Rural women recognised
Sometimes we don’t get the chance to say thank you until it’s too late.
However, in the tiny towns of Koorda and Wyalkatchem, two ladies are making it their mission to recognise the women who they say are the backbone of these eastern Wheatbelt communities.
When good friend and Koorda matriarch Marj Delane died suddenly at the start of the year, the community was devastated.
But as small towns often do, they picked themselves up, dusted off and made sure this wake-up call wasn’t ignored.
Madeline Hayles and Colleen Scally hosted an afternoon tea to celebrate ladies like Mrs Delane, who have been holding these two communities together for decades.
“We didn’t get the chance to thank Marj for all those years of community service, and it made us realise that we needed to thank these older ladies officially, particularly during Volunteer Week, while we could,” Ms Hayles said.
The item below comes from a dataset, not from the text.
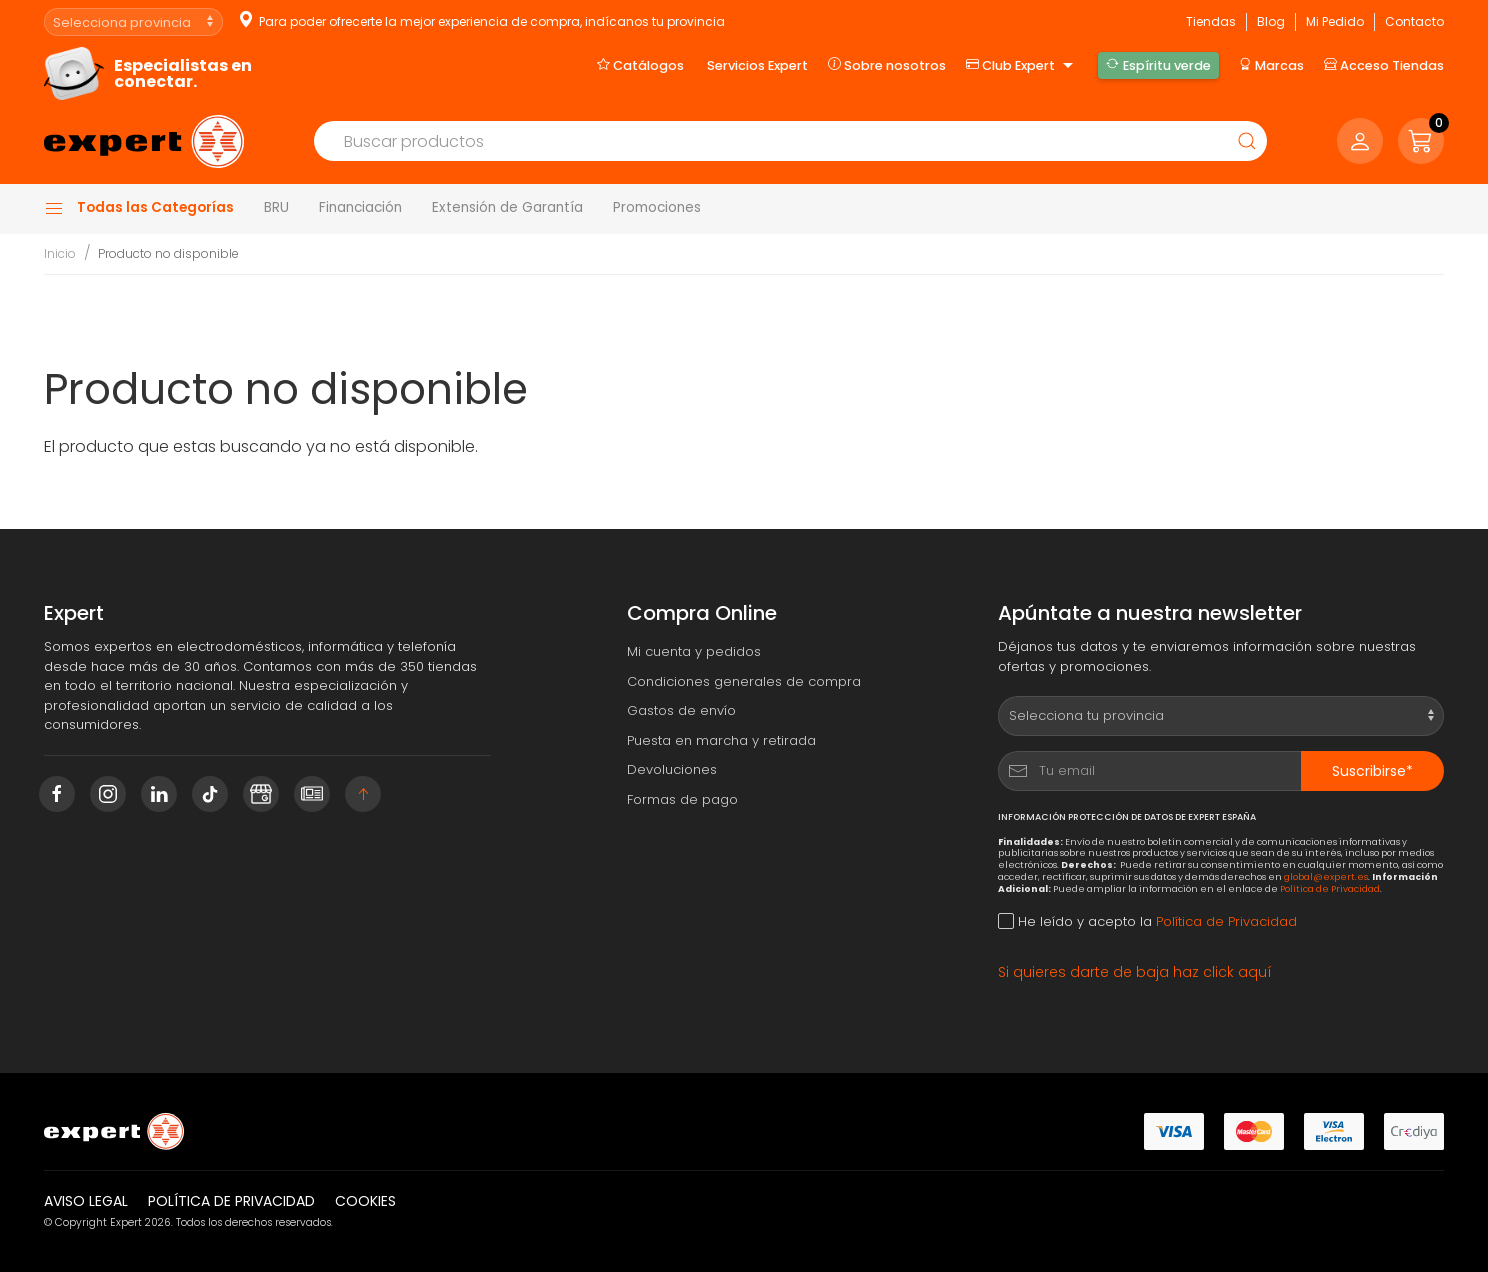  Describe the element at coordinates (682, 799) in the screenshot. I see `Formas de pago` at that location.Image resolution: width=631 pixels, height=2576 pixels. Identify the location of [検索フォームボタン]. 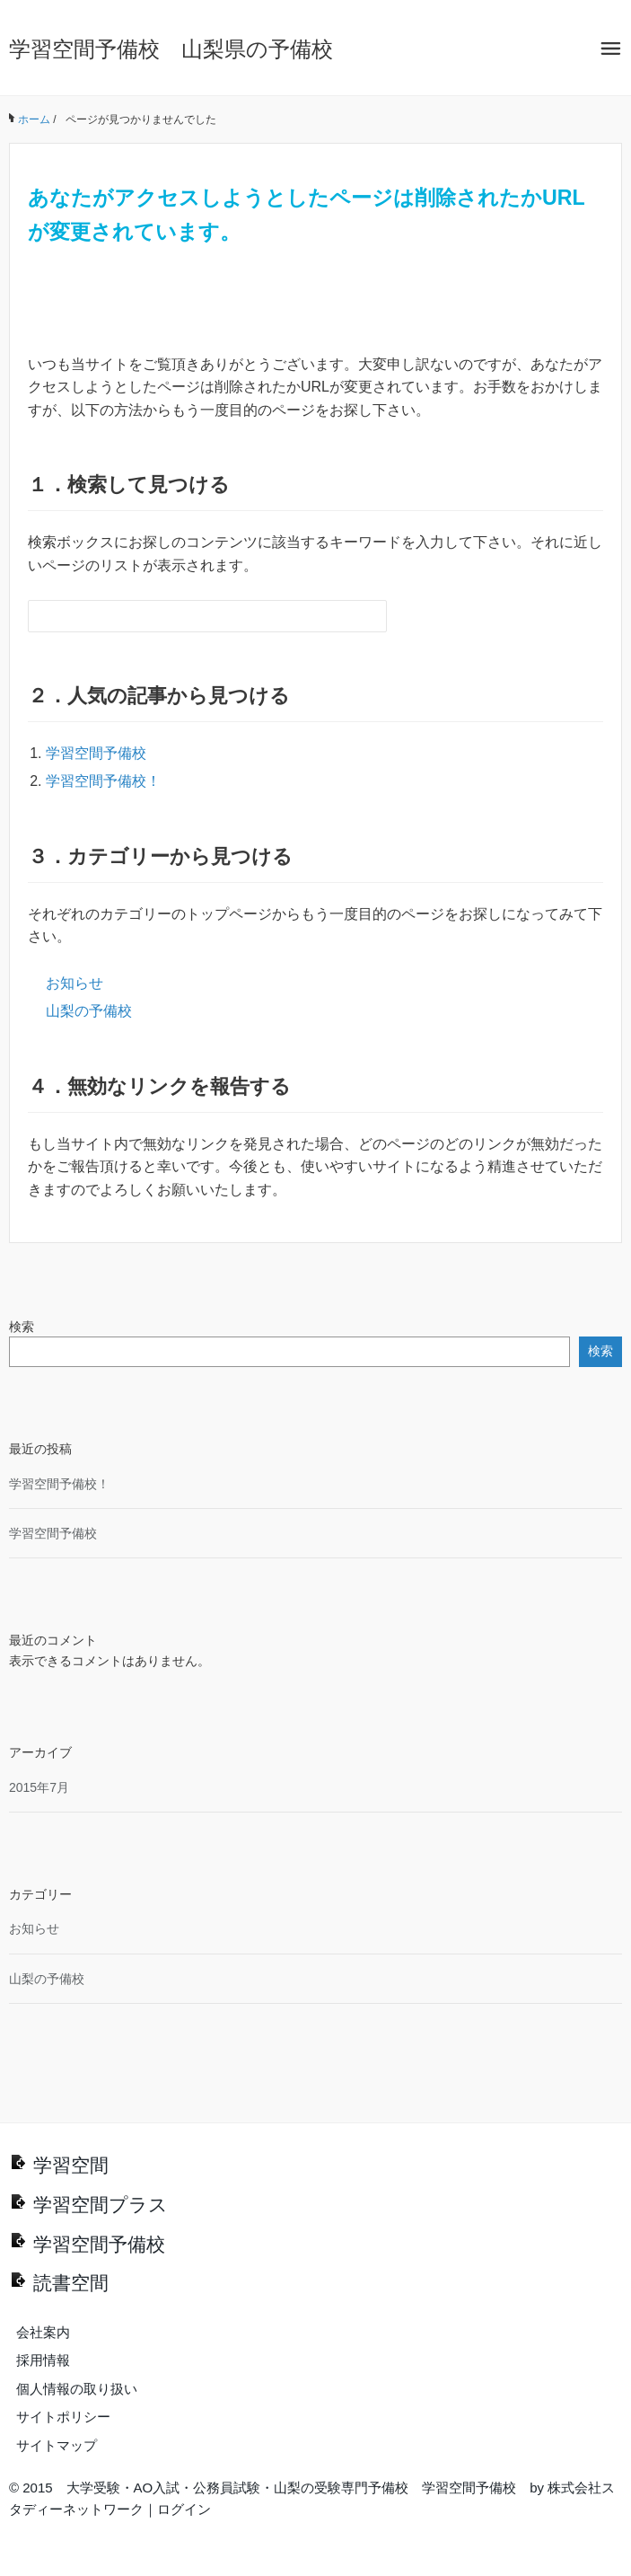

She said seven women in Koorda and 11 from Wyalkatchem — all over 70 and in the two communities for 40 years or more — were presented with certificates to honour their service to the towns.
“It was quite an emotional afternoon — tears were flowing — and it was wonderful to be able to serve a special afternoon tea to these women who have spent a lifetime serving others,” she said.
Ms Hayles said one volunteer, who is in her 90s, was still a volunteer driver for the Home and Community Care service.
“These women keep our communities functioning and I really hope this sets a precedent for other Shire’s to hold this type of ceremony,” she said.
Shire of Wyalkatchem chief executive Ian McCabe said all the women involved in last week’s function were pillars of the community and continued to serve others through their involvement in numerous organisations and clubs.
“The word community is bounced around a little flippantly sometimes,” he said.
“But the real sense of a community is when you are need, and all these women have a track record of stepping up when someone is in need.”
Shire of Koorda vice-president Gary Greaves said the women had played a significant part in the development of the two communities over many years.
“Most country towns are built on the hard work and effort of local groups, such as the CWA and Red Cross, who are always there to assist, whenever and wherever needed,” he said.
“Without the efforts of these ladies and the voluntary organisations, the town and many of its residents would have struggled and suffered a lot more hardship through the hard times.
“While its is easy to say thank you, it is difficult to truly express the gratitude of the town.”